:: The data ::

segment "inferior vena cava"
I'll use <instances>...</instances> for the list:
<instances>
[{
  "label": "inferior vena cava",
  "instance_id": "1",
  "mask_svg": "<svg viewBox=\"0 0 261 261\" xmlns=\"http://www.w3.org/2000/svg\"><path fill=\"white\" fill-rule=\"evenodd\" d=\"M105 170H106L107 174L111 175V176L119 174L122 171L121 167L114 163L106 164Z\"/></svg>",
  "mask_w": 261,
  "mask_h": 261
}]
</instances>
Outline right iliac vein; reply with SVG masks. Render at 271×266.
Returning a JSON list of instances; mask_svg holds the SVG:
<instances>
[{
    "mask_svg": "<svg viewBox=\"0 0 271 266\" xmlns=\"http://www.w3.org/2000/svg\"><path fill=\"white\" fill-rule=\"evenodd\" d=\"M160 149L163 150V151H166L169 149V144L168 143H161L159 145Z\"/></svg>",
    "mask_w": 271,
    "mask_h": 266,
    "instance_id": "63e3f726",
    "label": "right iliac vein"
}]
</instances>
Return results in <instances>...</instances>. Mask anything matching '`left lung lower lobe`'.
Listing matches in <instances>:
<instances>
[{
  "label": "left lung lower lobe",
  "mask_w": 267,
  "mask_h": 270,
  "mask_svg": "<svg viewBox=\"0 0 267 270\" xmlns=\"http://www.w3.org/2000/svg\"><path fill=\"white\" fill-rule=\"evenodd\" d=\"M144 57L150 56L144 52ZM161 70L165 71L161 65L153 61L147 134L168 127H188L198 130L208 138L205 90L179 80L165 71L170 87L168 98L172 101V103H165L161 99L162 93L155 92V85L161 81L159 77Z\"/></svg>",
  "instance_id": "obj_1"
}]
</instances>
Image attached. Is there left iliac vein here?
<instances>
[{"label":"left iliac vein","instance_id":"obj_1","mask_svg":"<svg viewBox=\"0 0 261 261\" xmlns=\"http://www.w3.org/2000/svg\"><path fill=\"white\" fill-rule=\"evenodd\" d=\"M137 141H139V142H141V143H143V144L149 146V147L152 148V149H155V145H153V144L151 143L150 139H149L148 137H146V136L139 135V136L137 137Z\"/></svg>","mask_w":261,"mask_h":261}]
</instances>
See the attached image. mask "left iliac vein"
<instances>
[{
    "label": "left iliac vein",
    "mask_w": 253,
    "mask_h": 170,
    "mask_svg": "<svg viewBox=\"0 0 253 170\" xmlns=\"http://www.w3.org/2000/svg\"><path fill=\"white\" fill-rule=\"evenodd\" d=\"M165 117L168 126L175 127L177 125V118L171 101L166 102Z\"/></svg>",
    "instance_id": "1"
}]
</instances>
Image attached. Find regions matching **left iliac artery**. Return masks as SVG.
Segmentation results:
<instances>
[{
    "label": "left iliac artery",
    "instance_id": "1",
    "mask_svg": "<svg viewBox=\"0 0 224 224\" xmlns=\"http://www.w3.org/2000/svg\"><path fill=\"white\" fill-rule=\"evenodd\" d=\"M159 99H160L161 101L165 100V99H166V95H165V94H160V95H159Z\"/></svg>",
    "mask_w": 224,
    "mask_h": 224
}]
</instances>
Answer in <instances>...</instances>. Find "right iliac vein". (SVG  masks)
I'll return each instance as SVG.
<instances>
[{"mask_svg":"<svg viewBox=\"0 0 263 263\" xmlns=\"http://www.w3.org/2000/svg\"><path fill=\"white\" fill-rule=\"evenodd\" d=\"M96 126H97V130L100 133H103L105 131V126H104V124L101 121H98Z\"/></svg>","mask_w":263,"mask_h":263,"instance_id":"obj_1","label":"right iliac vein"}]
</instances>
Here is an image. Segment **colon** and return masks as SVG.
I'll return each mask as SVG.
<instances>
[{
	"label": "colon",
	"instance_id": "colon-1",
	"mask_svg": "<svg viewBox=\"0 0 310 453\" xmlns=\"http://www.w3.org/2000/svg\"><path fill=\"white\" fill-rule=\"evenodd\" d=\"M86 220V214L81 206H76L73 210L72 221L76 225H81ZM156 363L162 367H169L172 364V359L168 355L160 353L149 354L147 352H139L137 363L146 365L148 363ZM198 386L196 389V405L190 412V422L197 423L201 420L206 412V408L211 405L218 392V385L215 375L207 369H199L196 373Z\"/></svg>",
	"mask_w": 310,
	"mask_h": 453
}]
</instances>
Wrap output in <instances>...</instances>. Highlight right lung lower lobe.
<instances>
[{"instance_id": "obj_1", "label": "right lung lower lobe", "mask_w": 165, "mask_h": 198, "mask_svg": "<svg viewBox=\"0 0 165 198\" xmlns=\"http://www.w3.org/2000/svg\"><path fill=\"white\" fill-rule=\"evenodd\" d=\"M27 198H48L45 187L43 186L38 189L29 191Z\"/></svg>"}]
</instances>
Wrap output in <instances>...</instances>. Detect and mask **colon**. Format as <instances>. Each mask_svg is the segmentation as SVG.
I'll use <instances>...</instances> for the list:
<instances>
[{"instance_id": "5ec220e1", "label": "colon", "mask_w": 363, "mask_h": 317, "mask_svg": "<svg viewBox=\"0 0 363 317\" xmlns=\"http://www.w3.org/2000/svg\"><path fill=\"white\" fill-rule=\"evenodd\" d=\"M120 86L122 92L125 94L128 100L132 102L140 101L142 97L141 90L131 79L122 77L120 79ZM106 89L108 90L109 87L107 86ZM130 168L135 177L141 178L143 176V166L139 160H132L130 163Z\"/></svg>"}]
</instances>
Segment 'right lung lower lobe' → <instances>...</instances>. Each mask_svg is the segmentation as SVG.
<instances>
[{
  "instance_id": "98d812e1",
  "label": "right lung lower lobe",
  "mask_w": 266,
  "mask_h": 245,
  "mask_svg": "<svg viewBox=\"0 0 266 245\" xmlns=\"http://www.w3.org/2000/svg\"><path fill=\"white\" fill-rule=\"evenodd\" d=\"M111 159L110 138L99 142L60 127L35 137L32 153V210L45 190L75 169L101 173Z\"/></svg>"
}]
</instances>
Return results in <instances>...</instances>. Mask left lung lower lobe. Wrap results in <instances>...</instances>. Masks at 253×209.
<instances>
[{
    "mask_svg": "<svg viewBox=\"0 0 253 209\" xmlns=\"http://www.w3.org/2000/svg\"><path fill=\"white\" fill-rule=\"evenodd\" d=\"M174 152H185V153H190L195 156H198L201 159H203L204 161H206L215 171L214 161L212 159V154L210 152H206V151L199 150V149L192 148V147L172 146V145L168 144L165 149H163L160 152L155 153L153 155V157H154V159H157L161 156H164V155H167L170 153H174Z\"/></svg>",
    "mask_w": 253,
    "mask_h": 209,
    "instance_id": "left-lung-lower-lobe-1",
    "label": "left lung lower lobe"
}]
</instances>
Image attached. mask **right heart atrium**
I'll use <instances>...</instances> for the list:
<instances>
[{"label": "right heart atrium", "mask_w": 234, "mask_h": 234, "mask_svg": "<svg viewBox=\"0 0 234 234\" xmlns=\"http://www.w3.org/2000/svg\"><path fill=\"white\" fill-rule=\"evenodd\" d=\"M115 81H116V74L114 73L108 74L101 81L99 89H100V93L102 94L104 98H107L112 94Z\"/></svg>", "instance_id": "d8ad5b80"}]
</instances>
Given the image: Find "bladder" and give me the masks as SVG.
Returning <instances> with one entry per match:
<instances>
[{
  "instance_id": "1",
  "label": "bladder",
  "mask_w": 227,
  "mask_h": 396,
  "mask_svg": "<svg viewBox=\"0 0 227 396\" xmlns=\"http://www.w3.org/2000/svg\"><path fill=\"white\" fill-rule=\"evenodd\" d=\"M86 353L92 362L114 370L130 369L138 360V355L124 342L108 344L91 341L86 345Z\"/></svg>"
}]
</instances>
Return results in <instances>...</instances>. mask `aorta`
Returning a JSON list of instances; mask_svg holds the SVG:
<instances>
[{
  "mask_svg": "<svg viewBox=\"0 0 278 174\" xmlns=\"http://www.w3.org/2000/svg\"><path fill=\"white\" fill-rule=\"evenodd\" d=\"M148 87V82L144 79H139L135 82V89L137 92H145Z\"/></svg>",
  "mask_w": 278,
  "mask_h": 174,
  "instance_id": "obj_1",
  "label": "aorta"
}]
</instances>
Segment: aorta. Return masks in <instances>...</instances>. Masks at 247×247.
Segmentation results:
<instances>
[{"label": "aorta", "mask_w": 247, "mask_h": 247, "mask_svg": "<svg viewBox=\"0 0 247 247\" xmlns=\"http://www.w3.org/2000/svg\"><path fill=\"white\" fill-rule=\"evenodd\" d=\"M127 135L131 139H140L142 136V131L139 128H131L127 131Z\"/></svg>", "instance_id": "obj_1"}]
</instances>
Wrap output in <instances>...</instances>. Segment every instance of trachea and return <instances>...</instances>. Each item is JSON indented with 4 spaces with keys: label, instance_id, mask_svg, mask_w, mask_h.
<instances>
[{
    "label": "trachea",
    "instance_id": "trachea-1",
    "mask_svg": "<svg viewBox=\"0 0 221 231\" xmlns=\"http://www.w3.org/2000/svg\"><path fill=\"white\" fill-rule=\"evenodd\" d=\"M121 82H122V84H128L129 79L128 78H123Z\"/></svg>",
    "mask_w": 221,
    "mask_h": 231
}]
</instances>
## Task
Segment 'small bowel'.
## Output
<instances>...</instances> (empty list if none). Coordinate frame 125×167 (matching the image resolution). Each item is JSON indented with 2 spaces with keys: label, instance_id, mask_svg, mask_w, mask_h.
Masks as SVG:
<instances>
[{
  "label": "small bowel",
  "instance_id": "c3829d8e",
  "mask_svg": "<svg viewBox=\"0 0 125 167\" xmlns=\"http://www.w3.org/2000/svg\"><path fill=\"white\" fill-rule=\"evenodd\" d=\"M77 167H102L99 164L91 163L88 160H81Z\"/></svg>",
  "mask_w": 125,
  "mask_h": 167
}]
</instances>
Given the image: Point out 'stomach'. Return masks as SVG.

:: Work to be completed ::
Your answer should be the line with "Segment 'small bowel'." and all lines after it in the listing above, repeated exactly. No other lines belong.

:: Answer to the exercise ::
Segment 'small bowel'.
## Output
<instances>...</instances> (empty list if none). Coordinate frame 125×167 (matching the image resolution). Each item is JSON indented with 2 spaces with keys: label, instance_id, mask_svg, mask_w, mask_h.
Masks as SVG:
<instances>
[{
  "label": "small bowel",
  "instance_id": "c3829d8e",
  "mask_svg": "<svg viewBox=\"0 0 125 167\" xmlns=\"http://www.w3.org/2000/svg\"><path fill=\"white\" fill-rule=\"evenodd\" d=\"M77 167H102L99 164L91 163L88 160H81Z\"/></svg>",
  "mask_w": 125,
  "mask_h": 167
}]
</instances>
Given the image: Point out 'stomach'. Return masks as SVG.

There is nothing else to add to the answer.